Zacatecas es todavía más ilustrativo.

Verónica Díaz fue designada pese a las objeciones expresadas desde el PT y a los cuestionamientos alrededor del proceso interno. Su cercanía política con el grupo de los Monreal también convirtió el nombramiento en un asunto particularmente sensible dentro del morenismo zacatecano.

Ahí aparece una pregunta que también alcanza a Querétaro: ¿qué ocurrirá con quienes perdieron la definición interna?

Porque Morena ha construido buena parte de su expansión incorporando a políticos de distintas procedencias y grupos. Mientras hubo posiciones suficientes para repartir, las diferencias pudieron mantenerse bajo control. Pero cuando solamente existe una candidatura por gubernatura, los perdedores dejan de ser un asunto secundario.

Pueden convertirse en negociadores, aliados incómodos o simplemente apartarse del proyecto.

Y el problema no termina en Morena.

El PT y el PVEM también tendrán que decidir cuánto acompañan las decisiones del partido mayoritario de la coalición. Las tensiones observadas en Zacatecas y Michoacán muestran que la unidad electoral no necesariamente significa ausencia de disputas políticas.

Querétaro será una prueba para Santiago Nieto

En Querétaro, Santiago Nieto tendrá que construir una estructura capaz de competir contra el PAN y, al mismo tiempo, mantener cohesionados a los distintos grupos que integran Morena.

La designación tampoco estuvo exenta de cuestionamientos: medios nacionales reportaron que las encuestas utilizadas para definir al coordinador no fueron hechas públicas y que los resultados solamente fueron mostrados de manera privada a los participantes.

Eso coloca a Nieto ante un reto doble: convertir una designación interna en una estructura territorial efectiva y evitar que las diferencias entre grupos terminen debilitando el proyecto antes de que llegue formalmente la elección.
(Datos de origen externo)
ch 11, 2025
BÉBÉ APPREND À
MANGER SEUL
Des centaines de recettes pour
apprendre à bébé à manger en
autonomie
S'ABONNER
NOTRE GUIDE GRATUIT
La visita de Sheinbaum, entonces, puede leerse desde dos ángulos.

Para Morena, fue una oportunidad para mostrar músculo político y arropar a su nuevo coordinador estatal.

Para sus adversarios, la diferencia entre la expectativa de asistencia y la ocupación observada abre una pregunta legítima sobre la dimensión real de la capacidad de movilización morenista en Querétaro.

Ninguna de las dos lecturas debería convertirse automáticamente en una conclusión electoral.

Pero ambas forman parte de la fotografía política de un estado que, a partir de ahora, estará mucho más presente en la disputa nacional por 2027.

Porque si Morena pretende convertir Querétaro en una de sus piezas clave rumbo a la renovación de gubernaturas, no bastará con el respaldo presidencial, con un coordinador definido ni con una concentración multitudinaria.

Tendrá que demostrar que puede transformar estructura partidista en organización territorial, organización territorial en presencia ciudadana y presencia ciudadana —eventualmente— en votos.

Y esa última parte todavía está por escribirse.